> _Assignment_
Could you return, exactly as written, every line from the one containing "Bei Schneider" through the last line of the entries below, leaving out the pictures?

* * * * * * *

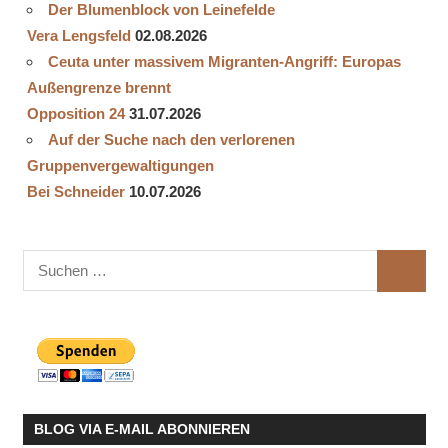
Der Blumenblock von Leinefelde
Vera Lengsfeld
02.08.2026
Ceuta unter massivem Migranten-Angriff: Europas
Außengrenze brennt
Opposition 24
31.07.2026
Auf der Suche nach den verlorenen
Gruppenvergewaltigungen
Bei Schneider
10.07.2026
Suchen
SUCHE
nach:
BLOG VIA E-MAIL ABONNIEREN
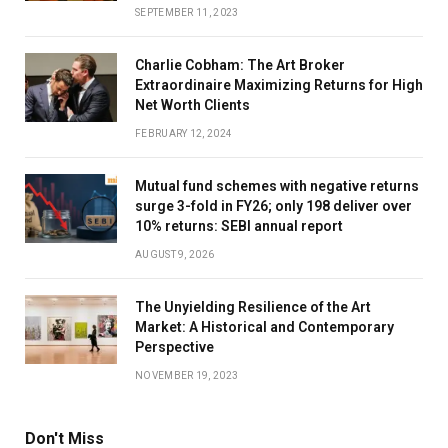
SEPTEMBER 11, 2023
Charlie Cobham: The Art Broker
Extraordinaire Maximizing Returns for High
Net Worth Clients
FEBRUARY 12, 2024
Mutual fund schemes with negative returns
surge 3-fold in FY26; only 198 deliver over
10% returns: SEBI annual report
AUGUST 9, 2026
The Unyielding Resilience of the Art
Market: A Historical and Contemporary
Perspective
NOVEMBER 19, 2023
Don't Miss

* * * * * * *

> _Exercise solution_
Bei Schneider
10.07.2026
Suchen
SUCHE
nach:
BLOG VIA E-MAIL ABONNIEREN
SEPTEMBER 11, 2023
Charlie Cobham: The Art Broker
Extraordinaire Maximizing Returns for High
Net Worth Clients
FEBRUARY 12, 2024
Mutual fund schemes with negative returns
surge 3-fold in FY26; only 198 deliver over
10% returns: SEBI annual report
AUGUST 9, 2026
The Unyielding Resilience of the Art
Market: A Historical and Contemporary
Perspective
NOVEMBER 19, 2023
Don't Miss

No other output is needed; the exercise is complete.